Quai d’Orsay (Paris VIIe ), « Au nord du Mali, nos forces armées débusquent les terroristes un à un », confie Laurent Fabius.

Pour Laurent Fabius, la France devrait commencer à retirer ses troupes du Mali à partir d’avril.

Le ministre des Affaires étrangères ne confirme toujours pas la mort des chefs islamistes Abou Zeid et Mokhtar Belmokhtar.

Deux mois après le début de la guerre au Mali, diriez-vous que le plus dur est fait ?
Laurent Fabius
Le plus dur, c’est ce que nous sommes en train de terminer. Nos forces armées accomplissent un travail remarquable, dans les Ifhogas, au nord du Mali.

Elles débusquent les terroristes un à un. Cette opération — m’a indiqué mon collègue et ami Le Drian — devrait pouvoir être achevée fin mars. Il y a une autre zone difficile, dans la région de Gao, contre les narcoterroristes du Mujao, particulièrement actifs. A partir d’avril, nous devrions pouvoir retirer certains éléments du dispositif, ce qui ne veut évidemment pas dire que nous partirons du jour au lendemain. Outre le volet militaire, il y a aussi le volet démocratique et celui du développement : ils sont essentiels.

La France maintiendra-t-elle une présence au Mali après la fin des opérations militaires ?
Pas avec le même nombre de soldats. Il est prévu que nous passions le relais, notamment aux troupes africaines qui, après décision de l’ONU, interviendront dans le cadre d’une opération de maintien de la paix. La France restera vigilante et disponible. Mais nous voulons éviter tout risque d’enlisement.

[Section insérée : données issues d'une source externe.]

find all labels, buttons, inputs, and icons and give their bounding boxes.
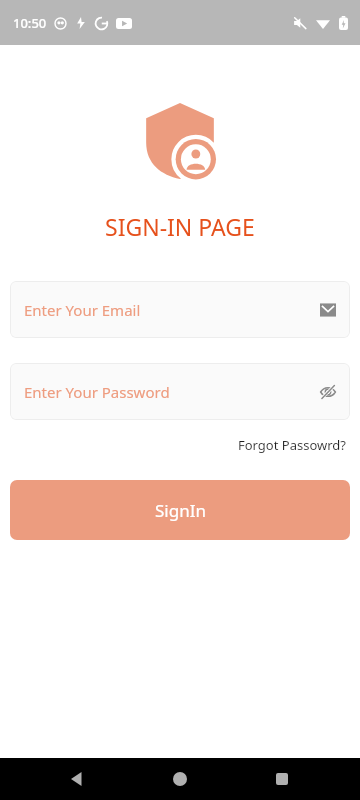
staticText: Enter Your Email: [24, 300, 141, 320]
button[interactable]: Back: [54, 758, 102, 800]
staticText: 10:50: [13, 14, 47, 32]
button[interactable]: Toggle password visibility: [320, 384, 336, 400]
staticText: SignIn: [155, 499, 206, 522]
button[interactable]: Email: [320, 302, 336, 318]
button[interactable]: Enter Your Password: [10, 363, 350, 420]
staticText: Forgot Passowrd?: [238, 436, 346, 454]
button[interactable]: Forgot Passowrd?: [236, 434, 348, 456]
staticText: Enter Your Password: [24, 382, 170, 402]
button[interactable]: Recent apps: [258, 758, 306, 800]
staticText: SIGN-IN PAGE: [105, 211, 255, 242]
button[interactable]: SignIn: [10, 480, 350, 540]
button[interactable]: Home: [156, 758, 204, 800]
button[interactable]: Enter Your Email: [10, 281, 350, 338]
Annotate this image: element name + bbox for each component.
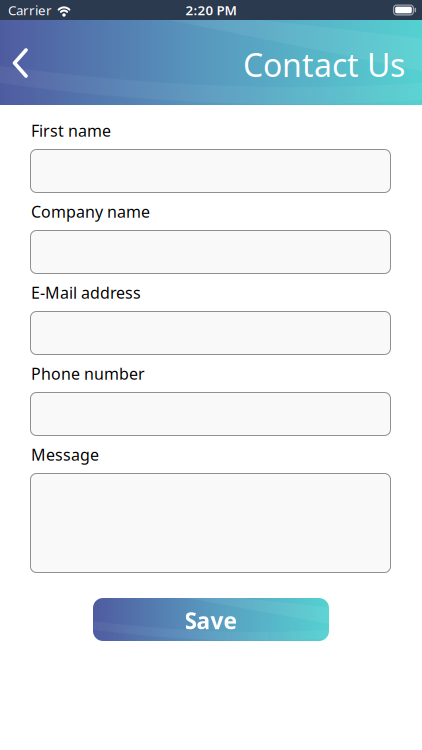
staticText: 2:20 PM (186, 1, 236, 19)
staticText: E-Mail address (31, 282, 141, 303)
staticText: Message (31, 444, 99, 465)
staticText: Contact Us (243, 43, 405, 86)
staticText: Save (184, 605, 238, 636)
button[interactable]: Back (0, 20, 44, 105)
staticText: Company name (31, 201, 150, 222)
staticText: Phone number (31, 363, 145, 384)
staticText: First name (31, 120, 111, 141)
button[interactable]: Save (93, 598, 329, 641)
staticText: Carrier (8, 1, 52, 19)
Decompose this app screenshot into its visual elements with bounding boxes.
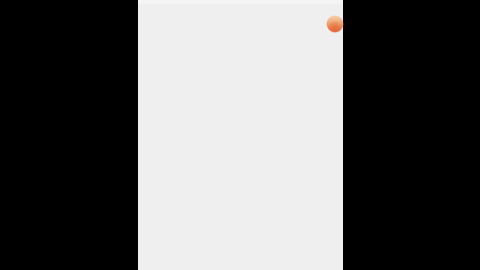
button[interactable]: Profile: [326, 15, 344, 33]
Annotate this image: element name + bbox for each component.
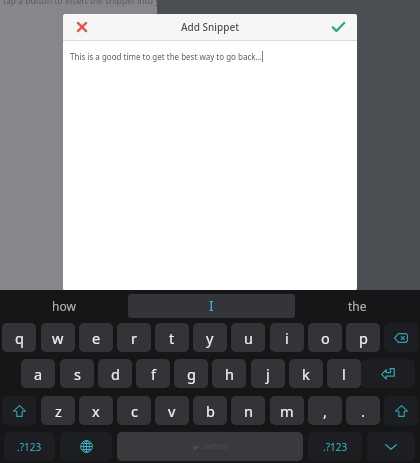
staticText: t xyxy=(169,328,175,348)
button[interactable]: y xyxy=(193,323,227,352)
staticText: I xyxy=(209,297,214,315)
staticText: Tap a button to insert the snippet into … xyxy=(2,0,167,7)
staticText: m xyxy=(280,401,294,421)
button[interactable]: k xyxy=(289,359,323,388)
staticText: .?123 xyxy=(17,440,42,454)
staticText: s xyxy=(74,364,81,384)
staticText: k xyxy=(302,364,310,384)
staticText: c xyxy=(131,401,138,421)
button[interactable] xyxy=(60,432,112,461)
button[interactable]: how xyxy=(0,294,128,318)
button[interactable]: r xyxy=(117,323,151,352)
staticText: f xyxy=(151,364,156,384)
button[interactable]: f xyxy=(136,359,170,388)
staticText: how xyxy=(52,298,76,314)
button[interactable] xyxy=(2,396,36,425)
button[interactable]: m xyxy=(270,396,304,425)
button[interactable]: e xyxy=(79,323,113,352)
button[interactable]: d xyxy=(98,359,132,388)
button[interactable]: h xyxy=(212,359,246,388)
button[interactable]: s xyxy=(60,359,94,388)
button[interactable] xyxy=(327,16,349,38)
staticText: x xyxy=(92,401,100,421)
button[interactable]: b xyxy=(193,396,227,425)
staticText: w xyxy=(52,328,64,348)
button[interactable] xyxy=(384,396,418,425)
button[interactable]: q xyxy=(2,323,36,352)
button[interactable]: i xyxy=(270,323,304,352)
button[interactable]: o xyxy=(308,323,342,352)
staticText: SwiftKey xyxy=(202,442,228,451)
staticText: p xyxy=(359,328,368,348)
button[interactable]: a xyxy=(21,359,55,388)
staticText: i xyxy=(285,328,289,348)
button[interactable] xyxy=(71,16,93,38)
staticText: .?123 xyxy=(323,440,348,454)
staticText: q xyxy=(15,328,24,348)
button[interactable] xyxy=(384,323,418,352)
staticText: l xyxy=(342,364,346,384)
staticText: h xyxy=(225,364,234,384)
button[interactable]: t xyxy=(155,323,189,352)
button[interactable]: n xyxy=(231,396,265,425)
button[interactable]: .?123 xyxy=(308,432,362,461)
button[interactable] xyxy=(367,432,415,461)
button[interactable]: g xyxy=(174,359,208,388)
staticText: o xyxy=(321,328,330,348)
staticText: n xyxy=(244,401,253,421)
button[interactable]: . xyxy=(346,396,380,425)
button[interactable]: I xyxy=(128,294,295,318)
button[interactable] xyxy=(361,359,415,388)
button[interactable]: z xyxy=(41,396,75,425)
staticText: This is a good time to get the best way … xyxy=(70,51,262,62)
staticText: the xyxy=(348,298,367,314)
staticText: r xyxy=(131,328,137,348)
staticText: v xyxy=(168,401,176,421)
staticText: y xyxy=(206,328,214,348)
button[interactable]: the xyxy=(295,294,420,318)
button[interactable]: .?123 xyxy=(4,432,55,461)
button[interactable]: v xyxy=(155,396,189,425)
staticText: a xyxy=(34,364,43,384)
staticText: e xyxy=(92,328,101,348)
staticText: g xyxy=(187,364,196,384)
button[interactable]: l xyxy=(327,359,361,388)
button[interactable]: c xyxy=(117,396,151,425)
staticText: Add Snippet xyxy=(181,20,239,34)
button[interactable]: p xyxy=(346,323,380,352)
staticText: j xyxy=(266,364,270,384)
button[interactable]: j xyxy=(251,359,285,388)
button[interactable]: , xyxy=(308,396,342,425)
staticText: , xyxy=(323,401,327,421)
staticText: u xyxy=(244,328,253,348)
staticText: . xyxy=(361,401,365,421)
staticText: b xyxy=(206,401,215,421)
button[interactable]: x xyxy=(79,396,113,425)
button[interactable]: u xyxy=(231,323,265,352)
staticText: d xyxy=(111,364,120,384)
staticText: z xyxy=(55,401,62,421)
button[interactable]: w xyxy=(41,323,75,352)
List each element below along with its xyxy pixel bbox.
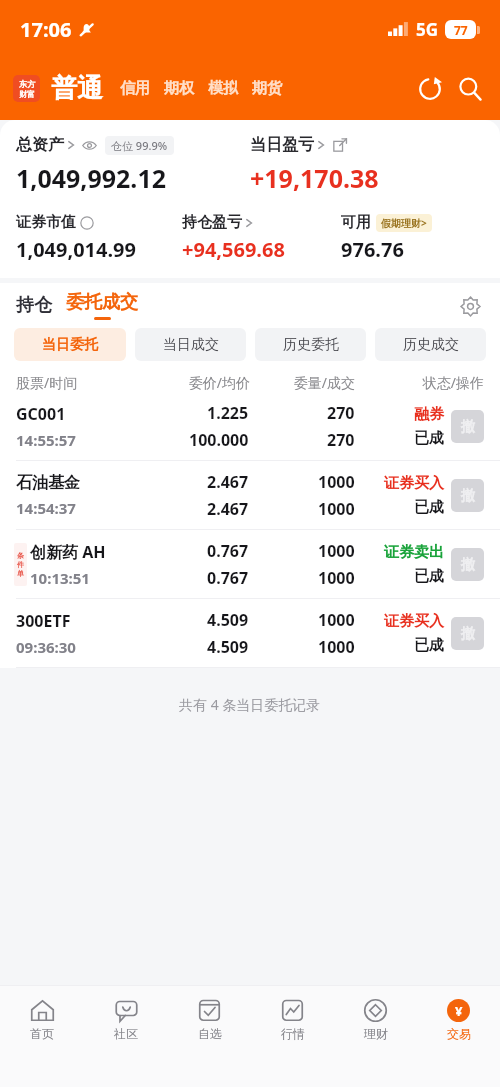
- staticText: 2.467: [207, 498, 249, 520]
- button[interactable]: 普通: [51, 72, 103, 105]
- staticText: 行情: [281, 1026, 305, 1041]
- staticText: 委量/成交: [250, 373, 355, 392]
- button[interactable]: 当日委托: [14, 328, 126, 361]
- staticText: 77: [454, 22, 468, 38]
- staticText: 4.509: [207, 609, 249, 631]
- button[interactable]: 持仓: [16, 294, 52, 317]
- button[interactable]: 东方财富: [13, 75, 40, 102]
- staticText: 1000: [318, 567, 355, 589]
- staticText: 证券买入: [384, 612, 444, 631]
- staticText: 14:54:37: [16, 498, 76, 518]
- staticText: 期权: [164, 79, 194, 98]
- staticText: 信用: [120, 79, 150, 98]
- staticText: 融券: [414, 405, 444, 424]
- staticText: 持仓: [16, 294, 52, 317]
- button[interactable]: Settings: [456, 292, 484, 320]
- staticText: 委托成交: [66, 291, 138, 314]
- button[interactable]: 当日成交: [135, 328, 246, 361]
- staticText: 仓位 99.9%: [111, 138, 168, 153]
- button[interactable]: 行情: [251, 986, 334, 1052]
- staticText: 期货: [252, 79, 282, 98]
- staticText: 270: [327, 402, 355, 424]
- staticText: 证券市值: [16, 213, 76, 232]
- staticText: 100.000: [189, 429, 249, 451]
- staticText: 已成: [414, 498, 444, 517]
- button[interactable]: Refresh: [414, 73, 445, 104]
- staticText: +94,569.68: [182, 236, 285, 263]
- staticText: 已成: [414, 429, 444, 448]
- button[interactable]: 期权: [157, 79, 201, 98]
- button[interactable]: 社区: [84, 986, 168, 1052]
- button[interactable]: 石油基金: [0, 461, 500, 530]
- staticText: 0.767: [207, 567, 249, 589]
- staticText: 模拟: [208, 79, 238, 98]
- staticText: 撤: [461, 625, 475, 643]
- staticText: 历史成交: [403, 336, 459, 354]
- staticText: 理财: [364, 1026, 388, 1041]
- staticText: 1000: [318, 540, 355, 562]
- staticText: 1000: [318, 498, 355, 520]
- staticText: +19,170.38: [250, 161, 379, 195]
- staticText: 普通: [51, 72, 103, 105]
- staticText: 交易: [447, 1026, 471, 1041]
- staticText: 10:13:51: [30, 568, 90, 588]
- staticText: 件: [17, 560, 24, 569]
- staticText: 5G: [416, 18, 439, 41]
- staticText: 东方: [19, 79, 35, 89]
- staticText: 证券买入: [384, 474, 444, 493]
- staticText: 假期理财>: [381, 216, 427, 230]
- staticText: 4.509: [207, 636, 249, 658]
- button[interactable]: 撤: [451, 548, 484, 581]
- staticText: 17:06: [20, 16, 72, 43]
- staticText: 证券卖出: [384, 543, 444, 562]
- staticText: 财富: [19, 89, 35, 99]
- staticText: 社区: [114, 1026, 138, 1041]
- staticText: 创新药 AH: [30, 541, 106, 563]
- button[interactable]: 撤: [451, 410, 484, 443]
- staticText: 委价/均价: [145, 373, 250, 392]
- button[interactable]: 历史成交: [375, 328, 486, 361]
- staticText: 当日盈亏: [250, 135, 314, 155]
- staticText: 1000: [318, 609, 355, 631]
- staticText: 270: [327, 429, 355, 451]
- staticText: 股票/时间: [16, 373, 145, 392]
- button[interactable]: 理财: [334, 986, 417, 1052]
- staticText: 历史委托: [283, 336, 339, 354]
- staticText: 总资产: [16, 135, 64, 155]
- staticText: 共有 4 条当日委托记录: [179, 695, 321, 714]
- button[interactable]: 信用: [113, 79, 157, 98]
- button[interactable]: 首页: [0, 986, 84, 1052]
- staticText: GC001: [16, 403, 66, 425]
- button[interactable]: 撤: [451, 617, 484, 650]
- staticText: 首页: [30, 1026, 54, 1041]
- button[interactable]: 期货: [245, 79, 289, 98]
- staticText: ¥: [455, 1002, 463, 1020]
- button[interactable]: Search: [454, 73, 485, 104]
- staticText: 976.76: [341, 236, 404, 263]
- staticText: 单: [17, 569, 24, 578]
- button[interactable]: 300ETF: [0, 599, 500, 668]
- button[interactable]: 条: [0, 530, 500, 599]
- staticText: 已成: [414, 567, 444, 586]
- staticText: 条: [17, 551, 24, 560]
- staticText: 状态/操作: [355, 373, 484, 392]
- staticText: 1000: [318, 471, 355, 493]
- staticText: 0.767: [207, 540, 249, 562]
- button[interactable]: GC001: [0, 392, 500, 461]
- staticText: 当日成交: [163, 336, 219, 354]
- button[interactable]: 委托成交: [66, 291, 138, 320]
- staticText: 1,049,014.99: [16, 236, 136, 263]
- staticText: 1.225: [207, 402, 249, 424]
- staticText: 撤: [461, 418, 475, 436]
- button[interactable]: 自选: [168, 986, 251, 1052]
- staticText: 300ETF: [16, 610, 71, 632]
- button[interactable]: 撤: [451, 479, 484, 512]
- button[interactable]: 假期理财>: [376, 214, 432, 232]
- button[interactable]: 模拟: [201, 79, 245, 98]
- staticText: 09:36:30: [16, 637, 76, 657]
- staticText: 当日委托: [42, 336, 98, 354]
- staticText: 撤: [461, 487, 475, 505]
- button[interactable]: ¥: [417, 986, 500, 1052]
- button[interactable]: 历史委托: [255, 328, 366, 361]
- staticText: 持仓盈亏: [182, 213, 242, 232]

Comment résoudre les problèmes politiques qui divisent le pays depuis longtemps ?
L’antagonisme est ancien entre le sud et le nord où vivent notamment des Touaregs. Il faut le réduire. Une commission nationale de dialogue et de réconciliation vient d’être décidée. Le président, le Premier ministre et l’Assemblée malienne ont prévu des élections en juillet : elles seront décisives, il ne faut pas perdre de temps. Pour que la paix s’installe durablement, chacun devra faire des efforts.

Les Français ont l’impression qu’on leur cache des informations au sujet de la mort supposée des chefs terroristes, Abou Zeid et Mokthar Belmokhtar…
Il n’y a pas d’information cachée. Simplement, ce qu’a demandé à juste titre François Hollande c’est de vérifier les informations avant de les authentifier. Les corps sont souvent déchiquetés. L’identification n’est pas facile. Des tests sont en cours, en particulier pour Abou Zeid.

Un groupe islamiste nigérian, Ansaru, a déclaré avoir exécuté sept otages occidentaux hier. Faut-il y voir un risque supplémentaire pour les Français actuellement détenus au Nigeria et dans le Sahel ?
Si ces informations étaient confirmées, elles démontreraient une nouvelle fois la cruauté sans limite de ces groupes terroristes. Mais il faut avant toute chose procéder aux vérifications nécessaires.

Ces exécutions vont-elles changer la nature des actions engagées par la France pour obtenir la libération des otages ?
Tous les services de l’Etat, en France et à l’étranger, sont mobilisés pour obtenir la libération des otages et leur retour en France aussi vite que possible. Le centre de crise du Quai d’Orsay est en permanence à la disposition des familles, elles sont très courageuses. S’agissant de nos compatriotes enlevés au Cameroun le 19 février, j’ai reçu leur famille mercredi dernier pour leur redire notre détermination et notre profonde solidarité et je me rendrai au Cameroun et au Nigéria en fin de semaine prochaine.

Bientôt deux ans de conflit en Syrie, un million de réfugiés, près de 70000 morts et la communauté internationale reste attentiste…
On ne peut qu’être révoltés devant ce carnage. La France a, la première, envoyé des soutiens et des secours en Syrie dans les zones libérées. Nous avons aussi été les premiers à reconnaître la Coalition nationale syrienne, c’est-à-dire l’opposition. Depuis, beaucoup ont suivi ce chemin et la Ligue arabe envisage de confier le siège de la Syrie à un membre de cette coalition. Nous avons agréé un nouvel ambassadeur syrien, issu de l’opposition, nous l’installerons officiellement à Paris la semaine prochaine. Par de multiples canaux, politiques, diplomatiques et concrets, nous soutenons l’opposition. Nous aidons aussi les pays voisins durement touchés.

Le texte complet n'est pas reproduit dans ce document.